Israel 2014: Neuer Krieg zur Vertreibung der Palästinenser
25.7.2014: Schwere Ausschreitungen palästinensicher und israelischer Bürger nahm die israelische Regierung zum Anlass für einen neuen Krieg im Gazastreifen. Er reiht sich ein in die jahrzehntelangen Maßnahmen zur Unterdrückung der Palästinenser unter Mißachtung der Zweistaatenlösung, die von der UNO bereits 1947 vorgeschlagen wurde, und dient dem Ziel eines rein israelischen Staates in Palästina. Gerechtfertigt wird die Luft- und Bodenoffensive mit der Selbstvereidigung gegen die Raketen, die aus dem Gazastreifen auf israelisches Gebiet abgefeuert werden. Der Friedenskreis Castrop-Rauxel verurteilt sowohl den Raketenbeschuss israelischer Regionen aus dem Gazastreifen als auch die Militäroffensive der israelischen Regierung, weist jedoch mit aller Deutlichkeit auf deren Unvergleichbarkeit hin. Unverantwortliche und törichte militärische Aktionen aus ohnmächtiger Wut auf jahrzehntelange alltägliche Unterdrückung, die bisher nur wenige Opfer forderten, stehen dem systematischen Einsatz von Luft- und Bodentruppen gegenüber, der zivile Opfer in großer Zahl bewußt einkalkuliert und eine gezielte Vertreibungspolitik durch Siedlungsbau untermauern soll. Der Friedenskreis konzentrierte sich deshalb bei einem Protest gegen den neuen Krieg im Gazastreifen am 19.7.2014 in einem Flugblatt auf die Rolle Israels und forderte die Bundesregierung auf, weitere Waffenlieferungen aus Deutschland an Israel sofort einzustellen.

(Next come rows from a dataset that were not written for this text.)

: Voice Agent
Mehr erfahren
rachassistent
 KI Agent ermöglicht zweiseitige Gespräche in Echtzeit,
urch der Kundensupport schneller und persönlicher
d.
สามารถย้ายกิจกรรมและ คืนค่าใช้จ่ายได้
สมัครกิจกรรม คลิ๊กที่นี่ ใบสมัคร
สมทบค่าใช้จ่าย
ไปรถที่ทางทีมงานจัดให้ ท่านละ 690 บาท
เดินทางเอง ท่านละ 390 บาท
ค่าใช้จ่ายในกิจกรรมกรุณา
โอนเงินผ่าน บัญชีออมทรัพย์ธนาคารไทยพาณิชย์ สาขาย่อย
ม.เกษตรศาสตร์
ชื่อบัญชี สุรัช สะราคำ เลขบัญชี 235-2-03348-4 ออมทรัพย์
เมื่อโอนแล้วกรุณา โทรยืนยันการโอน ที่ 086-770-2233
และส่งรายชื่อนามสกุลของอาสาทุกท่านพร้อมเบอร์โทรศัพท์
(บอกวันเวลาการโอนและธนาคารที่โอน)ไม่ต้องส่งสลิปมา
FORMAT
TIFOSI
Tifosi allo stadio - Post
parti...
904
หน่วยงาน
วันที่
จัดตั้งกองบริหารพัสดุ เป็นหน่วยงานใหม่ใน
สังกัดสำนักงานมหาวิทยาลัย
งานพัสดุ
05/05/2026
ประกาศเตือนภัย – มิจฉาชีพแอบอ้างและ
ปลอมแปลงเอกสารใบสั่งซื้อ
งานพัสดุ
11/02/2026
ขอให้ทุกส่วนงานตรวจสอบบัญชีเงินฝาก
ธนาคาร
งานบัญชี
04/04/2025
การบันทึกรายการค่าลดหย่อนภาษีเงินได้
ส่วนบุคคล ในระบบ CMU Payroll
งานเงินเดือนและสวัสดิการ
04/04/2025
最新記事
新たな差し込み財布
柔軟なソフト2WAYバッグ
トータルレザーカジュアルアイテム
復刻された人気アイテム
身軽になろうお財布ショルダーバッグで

Das Selbstverteidigungsrecht Israels
Die bundesdeutschen Medien unterstreichen in fast allen Beiträgen zum Krieg im Gazastreifen das Selbstverteidgungsrecht Israels gegen die Raketen, deren Abschuss pauschal der Hamas zugeschrieben werden, und akzeptieren die verbrecherische Ermordung von drei israelischen Jugendlichen als Kriegsgrund. Auch wir verurteilen diese Aktionen, fragen jedoch, warum nicht mit gleicher Häufigkeit die schweren Menschenrechtsverletzungen israelischer Besatzungskräfte gegen Palästinenser genannt werden. Die Menschenrechtsorganisation Amnesty International dokumentiert in ihrem Bericht "Trigger-happy: Israel's use of excessive force in the West Bank" vom Februar 2014, dass in den vergangenen drei Jahren durch israelische Sicherheitskräfte 45 Menschen getötet und 261 Palästinenser schwer verletzt wu rden, darunter 67 Kinder,ohne dass die Verantwortlichen zur Rechenschaft gezogen werden. Warum werden diese Menschenrechtsverletzungen nicht zum Anlass dafür genommen, von Israel mit allem erforderlichen Nachdruck das Eingehen auf die Zweistaatenlösung zu fordern und Beihilfen zur weiteren militärischen Aufrüstung der israelischen Armee zu beenden? Müsste nicht angesichts der Siedlungspolitik Israels und der zunehmenden Getthoisierung der Palästinenser mit gleicher Bandbreite thematiasiert werden, wie die Rechte der Palästinenser gestärkt werden können?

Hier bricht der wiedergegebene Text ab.